◆ BRIEF
The response should be the data again, identical in every line.

─── PROVIDED DATA ───

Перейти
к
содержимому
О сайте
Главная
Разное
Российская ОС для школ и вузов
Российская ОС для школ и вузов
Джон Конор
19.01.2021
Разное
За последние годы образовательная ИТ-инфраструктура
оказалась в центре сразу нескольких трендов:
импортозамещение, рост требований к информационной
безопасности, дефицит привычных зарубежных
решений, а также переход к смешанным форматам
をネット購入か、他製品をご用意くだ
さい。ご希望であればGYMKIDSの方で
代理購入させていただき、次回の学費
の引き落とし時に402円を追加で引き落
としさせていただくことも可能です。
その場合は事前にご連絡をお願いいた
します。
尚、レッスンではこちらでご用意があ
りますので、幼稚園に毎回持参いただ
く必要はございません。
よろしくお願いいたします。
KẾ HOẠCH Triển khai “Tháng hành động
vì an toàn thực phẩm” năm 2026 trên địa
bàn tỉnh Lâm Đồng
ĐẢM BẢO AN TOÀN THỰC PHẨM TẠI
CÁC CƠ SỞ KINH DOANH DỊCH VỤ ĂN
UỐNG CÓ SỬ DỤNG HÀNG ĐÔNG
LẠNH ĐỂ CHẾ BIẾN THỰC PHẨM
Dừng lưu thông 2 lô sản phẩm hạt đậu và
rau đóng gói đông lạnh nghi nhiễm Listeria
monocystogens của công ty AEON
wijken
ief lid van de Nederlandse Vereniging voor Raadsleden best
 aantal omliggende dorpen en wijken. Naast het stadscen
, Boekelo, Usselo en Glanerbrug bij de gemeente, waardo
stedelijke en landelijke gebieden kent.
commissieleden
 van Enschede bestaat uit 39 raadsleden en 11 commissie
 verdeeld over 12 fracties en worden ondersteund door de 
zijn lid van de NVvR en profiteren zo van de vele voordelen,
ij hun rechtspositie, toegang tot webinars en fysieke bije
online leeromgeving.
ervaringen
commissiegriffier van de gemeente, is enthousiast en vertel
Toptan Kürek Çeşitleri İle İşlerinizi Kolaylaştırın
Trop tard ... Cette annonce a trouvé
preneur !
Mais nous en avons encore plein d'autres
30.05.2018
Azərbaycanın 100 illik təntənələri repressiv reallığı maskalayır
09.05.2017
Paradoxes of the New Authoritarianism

───

◆ TASK ANSWER
Перейти
к
содержимому
О сайте
Главная
Разное
Российская ОС для школ и вузов
Российская ОС для школ и вузов
Джон Конор
19.01.2021
Разное
За последние годы образовательная ИТ-инфраструктура
оказалась в центре сразу нескольких трендов:
импортозамещение, рост требований к информационной
безопасности, дефицит привычных зарубежных
решений, а также переход к смешанным форматам
をネット購入か、他製品をご用意くだ
さい。ご希望であればGYMKIDSの方で
代理購入させていただき、次回の学費
の引き落とし時に402円を追加で引き落
としさせていただくことも可能です。
その場合は事前にご連絡をお願いいた
します。
尚、レッスンではこちらでご用意があ
りますので、幼稚園に毎回持参いただ
く必要はございません。
よろしくお願いいたします。
KẾ HOẠCH Triển khai “Tháng hành động
vì an toàn thực phẩm” năm 2026 trên địa
bàn tỉnh Lâm Đồng
ĐẢM BẢO AN TOÀN THỰC PHẨM TẠI
CÁC CƠ SỞ KINH DOANH DỊCH VỤ ĂN
UỐNG CÓ SỬ DỤNG HÀNG ĐÔNG
LẠNH ĐỂ CHẾ BIẾN THỰC PHẨM
Dừng lưu thông 2 lô sản phẩm hạt đậu và
rau đóng gói đông lạnh nghi nhiễm Listeria
monocystogens của công ty AEON
wijken
ief lid van de Nederlandse Vereniging voor Raadsleden best
 aantal omliggende dorpen en wijken. Naast het stadscen
, Boekelo, Usselo en Glanerbrug bij de gemeente, waardo
stedelijke en landelijke gebieden kent.
commissieleden
 van Enschede bestaat uit 39 raadsleden en 11 commissie
 verdeeld over 12 fracties en worden ondersteund door de 
zijn lid van de NVvR en profiteren zo van de vele voordelen,
ij hun rechtspositie, toegang tot webinars en fysieke bije
online leeromgeving.
ervaringen
commissiegriffier van de gemeente, is enthousiast en vertel
Toptan Kürek Çeşitleri İle İşlerinizi Kolaylaştırın
Trop tard ... Cette annonce a trouvé
preneur !
Mais nous en avons encore plein d'autres
30.05.2018
Azərbaycanın 100 illik təntənələri repressiv reallığı maskalayır
09.05.2017
Paradoxes of the New Authoritarianism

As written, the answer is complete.